Generative AI models are not databases of truth; they are prediction engines trained on vast amounts of human language. They have read our books, our articles, our internet forums, and our debates. Because they learn from us, they do not just learn our facts — they inherit our flaws.

When an AI model generates a “hallucination” — a confident but false statement — it is often not a random glitch. Instead, the AI is successfully replicating a pattern of Logical Fallacy or Cognitive Bias present in its training data. If humans frequently use a specific fallacy to argue a point, the AI learns that fallacy as a “standard” way to construct an argument. If humans historically display bias against a certain group in the training texts, the AI will statistically predict that bias as the “correct” context.
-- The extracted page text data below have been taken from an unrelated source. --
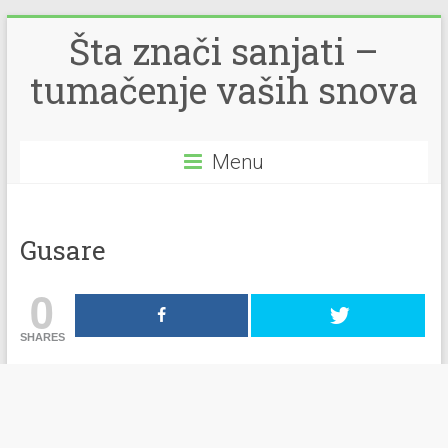
Šta znači sanjati –
tumačenje vaših snova
Menu
Gusare
0
SHARES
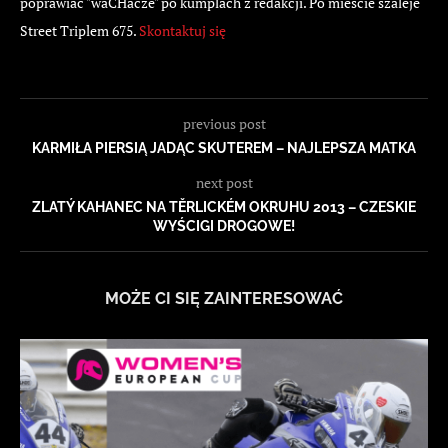
poprawiać "waCHacze" po kumplach z redakcji. Po mieście szaleje
Street Triplem 675.
Skontaktuj się
previous post
KARMIŁA PIERSIĄ JADĄC SKUTEREM – NAJLEPSZA MATKA
next post
ZLATÝ KAHANEC NA TĚRLICKÉM OKRUHU 2013 – CZESKIE
WYŚCIGI DROGOWE!
MOŻE CI SIĘ ZAINTERESOWAĆ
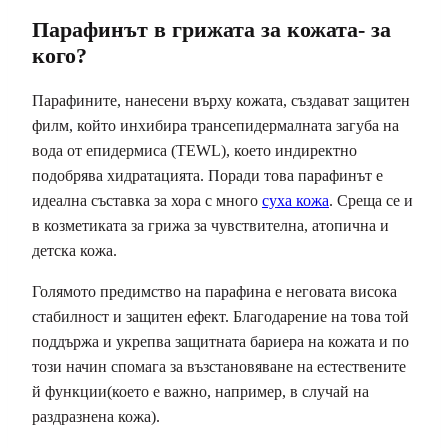
Парафинът в грижата за кожата- за
кого?
Парафините, нанесени върху кожата, създават защитен
филм, който инхибира трансепидермалната загуба на
вода от епидермиса (TEWL), което индиректно
подобрява хидратацията. Поради това парафинът е
идеална съставка за хора с много
суха кожа
. Среща се и
в козметиката за грижа за чувствителна, атопична и
детска кожа.
Голямото предимство на парафина е неговата висока
стабилност и защитен ефект. Благодарение на това той
поддържа и укрепва защитната бариера на кожата и по
този начин спомага за възстановяване на естествените
й функции(което е важно, например, в случай на
раздразнена кожа).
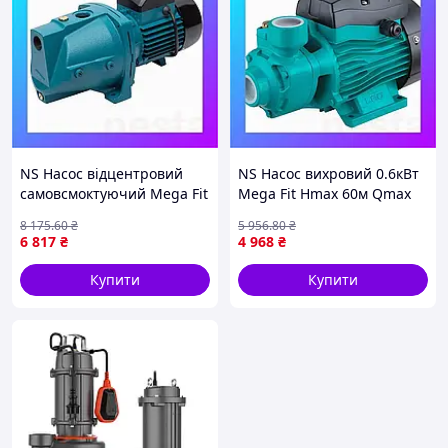
NS Насос відцентровий
NS Насос вихровий 0.6кВт
самовсмоктуючий Mega Fit
Mega Fit Hmax 60м Qmax
0.75кВт Hmax 46м Qmax
50л/хв LEO 3.0 APm60
8 175
.60
₴
5 956
.80
₴
90л/хв LEO XJWm/10M
(775133) Nes22/Q
6 817
₴
4 968
₴
(775323) Nes22/Q
Купити
Купити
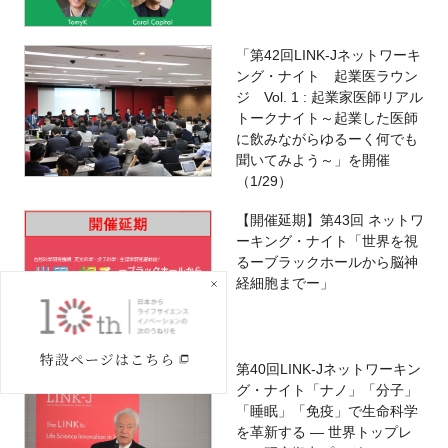
「第42回LINK-Jネットワーキ
ング・ナイト 起業医ラウン
ジ Vol. 1 : 起業家医師リアル
トークナイト～起業した医師
に飲みながらゆるーく何でも
聞いてみよう～」を開催
（1/29）
【開催延期】第43回 ネットワ
ーキング・ナイト「世界を視
るーブラックホールから脳神
経細胞までー」
第40回LINK-Jネットワーキン
グ・ナイト「ナノ」「分子」
「睡眠」「免疫」で生命科学
を革新する ― 世界トップレ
In this sense, an AI hallucination is often just a high-tech mirror. It reflects the illogical or biased patterns of human thought back to us, stripped of the human context but presented with the machine’s absolute confidence. To catch these errors, you cannot simply look for “computer glitches.” You must learn to spot the very human failures that the machine is automating.


Hard and Soft Hallucinations

When we talk about “hallucinations” in AI, it’s tempting to treat them all as one category — a machine making something up. But just as human errors differ depending on why the reasoning went wrong, AI errors fall into two broad types: and . These labels mirror the academic distinction between intrinsic and extrinsic hallucinations discussed in research on large language models.

A hard hallucination happens when the AI states something that can be shown to be false. It contradicts reality, established knowledge, or the internal logic of its own previous statements. This is the machine equivalent of a human argument built on a false premise — the kind of mistake that undermines everything that follows.

Hard hallucinations map closely onto formal logical fallacies, including:

  • Non Sequitur: The AI draws a conclusion that doesn’t follow from its own statements (“X is bigger than Y; Y is bigger than Z; therefore Z is bigger than X”).
  • Straw Man-like distortions: The model misreads or misrepresents the text you provided, summarizing it as if you said something else.
  • False Premise: The model confidently treats outdated or incorrect information as true — such as relying on pre-2024 political information because that’s where its training cut off.

These errors are often easier to spot because they clash with what you already know. Students typically catch them the same way they catch a flawed argument in an essay: by noticing that the reasoning simply doesn’t hold.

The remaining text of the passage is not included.